Will a sliding box fall over when it stops?

[kuruman]

How are you defining z here? $z=A\cos(\phi)$ implies you are using it the way I did, but then you should have $m\ddot x=-\mu N$. x is not z.

Yes, I see that now. I misunderstood the meaning of $z$. I also understand the re-scaling. I now have to mull over the condition you posted in #30. Thanks.

 

[kuruman]

Indeed, the conclusion is that tipping will only start/continue if $\cos(\alpha+2\phi)>\cos(\alpha)/3$, where $\mu=\tan(\alpha)$.

I do not understand this inequality and how tipping will start/continue if it is satisfied. For $\phi >\pi/4$ the left side is certainly negative while the right side is positive and this will still be so as $\phi$ increases past that point. Isn't $A$ vertical and hence $\phi=\pi/2$ when the CM is at its highest point? What am I missing/misunderstanding?

 

[haruspex]

I do not understand this inequality and how tipping will start/continue if it is satisfied. For $\phi >\pi/4$ the left side is certainly negative while the right side is positive and this will still be so as $\phi$ increases past that point. Isn't $A$ vertical and hence $\phi=\pi/2$ when the CM is at its highest point?
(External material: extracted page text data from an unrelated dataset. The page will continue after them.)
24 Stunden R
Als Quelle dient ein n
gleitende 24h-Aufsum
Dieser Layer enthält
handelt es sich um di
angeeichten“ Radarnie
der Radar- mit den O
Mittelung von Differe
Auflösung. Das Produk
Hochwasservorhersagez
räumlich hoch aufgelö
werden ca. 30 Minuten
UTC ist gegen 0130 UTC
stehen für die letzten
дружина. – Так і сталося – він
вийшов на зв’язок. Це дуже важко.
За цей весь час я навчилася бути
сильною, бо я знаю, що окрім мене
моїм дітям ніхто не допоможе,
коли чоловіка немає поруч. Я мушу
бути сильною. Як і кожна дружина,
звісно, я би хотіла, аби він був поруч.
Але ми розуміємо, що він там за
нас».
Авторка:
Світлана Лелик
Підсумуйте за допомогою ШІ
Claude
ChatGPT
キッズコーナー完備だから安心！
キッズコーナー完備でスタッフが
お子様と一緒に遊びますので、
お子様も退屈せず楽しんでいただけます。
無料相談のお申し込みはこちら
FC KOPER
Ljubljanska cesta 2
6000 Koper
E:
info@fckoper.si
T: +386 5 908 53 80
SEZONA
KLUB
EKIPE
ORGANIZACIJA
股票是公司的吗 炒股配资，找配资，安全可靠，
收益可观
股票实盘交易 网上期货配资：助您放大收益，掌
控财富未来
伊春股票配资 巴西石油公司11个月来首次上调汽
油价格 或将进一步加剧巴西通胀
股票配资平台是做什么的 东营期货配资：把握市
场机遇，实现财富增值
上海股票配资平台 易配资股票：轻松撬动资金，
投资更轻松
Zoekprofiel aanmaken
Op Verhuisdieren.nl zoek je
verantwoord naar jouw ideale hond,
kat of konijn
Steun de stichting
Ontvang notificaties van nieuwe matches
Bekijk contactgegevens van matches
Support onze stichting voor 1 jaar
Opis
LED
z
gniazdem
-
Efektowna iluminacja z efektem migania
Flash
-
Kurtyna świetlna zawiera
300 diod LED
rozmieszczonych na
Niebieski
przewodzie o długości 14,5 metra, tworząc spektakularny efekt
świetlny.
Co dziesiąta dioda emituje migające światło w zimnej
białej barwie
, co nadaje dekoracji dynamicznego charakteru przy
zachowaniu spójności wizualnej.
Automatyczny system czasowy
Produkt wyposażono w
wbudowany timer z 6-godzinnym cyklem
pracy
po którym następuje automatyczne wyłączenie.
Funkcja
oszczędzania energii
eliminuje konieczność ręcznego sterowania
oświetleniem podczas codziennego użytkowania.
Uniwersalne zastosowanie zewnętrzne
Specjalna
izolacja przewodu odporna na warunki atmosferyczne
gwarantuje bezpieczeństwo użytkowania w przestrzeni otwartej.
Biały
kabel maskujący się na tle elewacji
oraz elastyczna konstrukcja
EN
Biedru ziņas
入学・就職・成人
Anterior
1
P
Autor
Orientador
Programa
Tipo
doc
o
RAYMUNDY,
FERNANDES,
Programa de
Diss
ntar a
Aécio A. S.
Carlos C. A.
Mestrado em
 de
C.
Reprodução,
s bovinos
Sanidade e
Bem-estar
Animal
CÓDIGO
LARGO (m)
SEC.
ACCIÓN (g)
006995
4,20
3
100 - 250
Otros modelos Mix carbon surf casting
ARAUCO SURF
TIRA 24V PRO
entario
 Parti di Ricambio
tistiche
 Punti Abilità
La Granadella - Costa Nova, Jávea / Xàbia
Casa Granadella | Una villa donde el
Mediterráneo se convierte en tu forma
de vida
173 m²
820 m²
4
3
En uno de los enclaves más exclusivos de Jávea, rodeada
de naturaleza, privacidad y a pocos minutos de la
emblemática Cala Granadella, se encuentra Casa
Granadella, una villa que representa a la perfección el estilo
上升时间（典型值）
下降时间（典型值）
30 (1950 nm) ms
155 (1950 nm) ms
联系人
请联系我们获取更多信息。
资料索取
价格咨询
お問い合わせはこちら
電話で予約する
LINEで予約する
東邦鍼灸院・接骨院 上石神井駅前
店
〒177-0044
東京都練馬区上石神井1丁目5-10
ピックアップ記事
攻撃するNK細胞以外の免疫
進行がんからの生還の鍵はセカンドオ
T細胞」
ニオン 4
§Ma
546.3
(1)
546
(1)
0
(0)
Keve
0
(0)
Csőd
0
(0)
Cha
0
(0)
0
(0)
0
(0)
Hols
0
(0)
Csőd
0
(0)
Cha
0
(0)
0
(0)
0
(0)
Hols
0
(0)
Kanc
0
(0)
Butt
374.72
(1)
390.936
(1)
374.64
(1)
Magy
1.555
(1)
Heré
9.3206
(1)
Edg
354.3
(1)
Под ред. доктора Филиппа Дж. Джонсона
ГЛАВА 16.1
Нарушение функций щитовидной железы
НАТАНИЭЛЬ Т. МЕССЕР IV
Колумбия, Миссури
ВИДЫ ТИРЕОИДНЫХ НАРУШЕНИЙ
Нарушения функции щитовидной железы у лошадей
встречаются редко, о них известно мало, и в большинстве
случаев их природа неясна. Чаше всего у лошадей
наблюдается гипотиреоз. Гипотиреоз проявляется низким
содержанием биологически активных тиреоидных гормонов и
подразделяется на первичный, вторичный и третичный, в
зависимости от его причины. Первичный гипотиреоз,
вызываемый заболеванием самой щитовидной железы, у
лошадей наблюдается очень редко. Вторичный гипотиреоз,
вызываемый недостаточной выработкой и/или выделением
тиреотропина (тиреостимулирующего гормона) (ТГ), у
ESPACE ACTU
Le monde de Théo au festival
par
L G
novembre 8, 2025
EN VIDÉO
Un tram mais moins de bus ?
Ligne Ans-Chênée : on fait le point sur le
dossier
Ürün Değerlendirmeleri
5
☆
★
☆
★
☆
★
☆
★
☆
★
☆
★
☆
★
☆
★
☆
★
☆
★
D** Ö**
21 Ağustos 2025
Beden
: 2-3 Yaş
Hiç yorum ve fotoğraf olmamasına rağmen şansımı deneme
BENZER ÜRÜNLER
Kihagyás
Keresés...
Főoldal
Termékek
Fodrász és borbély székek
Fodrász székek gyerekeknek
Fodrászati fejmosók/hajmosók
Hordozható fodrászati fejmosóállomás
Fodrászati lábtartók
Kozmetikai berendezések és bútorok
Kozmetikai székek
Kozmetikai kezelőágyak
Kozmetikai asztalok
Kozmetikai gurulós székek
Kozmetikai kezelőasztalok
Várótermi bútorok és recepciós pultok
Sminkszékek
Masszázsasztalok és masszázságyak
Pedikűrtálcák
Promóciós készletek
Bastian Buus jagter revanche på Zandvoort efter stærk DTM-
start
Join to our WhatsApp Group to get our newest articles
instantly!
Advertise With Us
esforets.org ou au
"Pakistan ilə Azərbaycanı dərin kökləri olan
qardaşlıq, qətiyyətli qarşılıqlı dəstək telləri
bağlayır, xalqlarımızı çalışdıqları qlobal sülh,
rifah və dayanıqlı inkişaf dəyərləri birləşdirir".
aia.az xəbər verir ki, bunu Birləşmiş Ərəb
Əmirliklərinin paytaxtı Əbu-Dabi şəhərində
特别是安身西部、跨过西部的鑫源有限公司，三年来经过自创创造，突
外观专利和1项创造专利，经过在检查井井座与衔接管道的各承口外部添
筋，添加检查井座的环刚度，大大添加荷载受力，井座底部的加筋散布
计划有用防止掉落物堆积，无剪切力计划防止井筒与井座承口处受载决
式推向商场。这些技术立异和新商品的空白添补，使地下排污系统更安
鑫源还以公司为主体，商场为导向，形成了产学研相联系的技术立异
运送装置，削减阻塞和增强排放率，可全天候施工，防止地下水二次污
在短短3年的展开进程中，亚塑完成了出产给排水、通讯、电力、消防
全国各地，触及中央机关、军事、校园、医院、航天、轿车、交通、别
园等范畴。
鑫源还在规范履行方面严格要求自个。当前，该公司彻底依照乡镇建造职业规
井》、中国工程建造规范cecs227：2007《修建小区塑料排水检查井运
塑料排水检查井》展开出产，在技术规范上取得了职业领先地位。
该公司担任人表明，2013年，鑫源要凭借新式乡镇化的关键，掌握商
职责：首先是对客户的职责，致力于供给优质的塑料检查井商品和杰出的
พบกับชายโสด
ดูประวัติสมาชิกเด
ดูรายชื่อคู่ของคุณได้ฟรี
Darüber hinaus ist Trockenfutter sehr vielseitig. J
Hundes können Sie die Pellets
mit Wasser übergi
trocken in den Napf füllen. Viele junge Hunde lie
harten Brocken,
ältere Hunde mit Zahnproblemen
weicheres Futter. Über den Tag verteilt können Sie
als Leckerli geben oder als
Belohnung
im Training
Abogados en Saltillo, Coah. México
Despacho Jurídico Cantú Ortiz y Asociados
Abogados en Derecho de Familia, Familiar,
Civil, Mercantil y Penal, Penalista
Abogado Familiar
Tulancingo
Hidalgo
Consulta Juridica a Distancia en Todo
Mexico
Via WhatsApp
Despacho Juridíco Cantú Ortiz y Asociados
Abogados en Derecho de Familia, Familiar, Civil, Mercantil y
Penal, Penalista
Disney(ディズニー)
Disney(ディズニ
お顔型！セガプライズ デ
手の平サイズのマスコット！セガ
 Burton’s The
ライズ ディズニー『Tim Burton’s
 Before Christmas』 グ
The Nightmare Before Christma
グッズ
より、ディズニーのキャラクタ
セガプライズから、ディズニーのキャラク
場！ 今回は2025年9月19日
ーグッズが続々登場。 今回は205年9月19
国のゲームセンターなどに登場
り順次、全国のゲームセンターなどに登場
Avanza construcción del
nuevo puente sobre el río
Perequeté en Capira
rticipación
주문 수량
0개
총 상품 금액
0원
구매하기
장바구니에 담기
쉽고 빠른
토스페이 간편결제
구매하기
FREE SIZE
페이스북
What am I missing/misunderstanding?

Ahem.. correcting my algebra..

For the condition for starting/continuing to tip we can take $\dot\phi=0$ and $\ddot\phi>0$.
Will also assume φ≤π/2, since the development in post 18 might be invalid else.
From the equation in post #18:
$(\frac 13-(\mu\sin(\phi)-\cos(\phi))\cos(\phi))(\mu\sin(\phi)-\cos(\phi))>0$
Writing $\mu=\tan(\alpha)$ we can break this into two cases.
1. $\mu\sin(\phi)>\cos(\phi)$ (i.e. φ+α>π/2)
$\frac 13>(\tan(\alpha)\sin(\phi)-\cos(\phi))\cos(\phi)$
$\frac 23>\tan(\alpha)\sin(2\phi)-1-\cos(2\phi)$
$\frac 53>\tan(\alpha)\sin(2\phi)-\cos(2\phi)$
$5\cos(\alpha)>3(\sin(\alpha)\sin(2\phi)-\cos(\alpha)\cos(2\phi))$
$5\cos(\alpha)+3\cos(\alpha+2\phi)>0$
Looks weird, but..
2. φ+α<π/2
As above but with all inequalities reversed. I'd say the conclusion for this case is it can't happen.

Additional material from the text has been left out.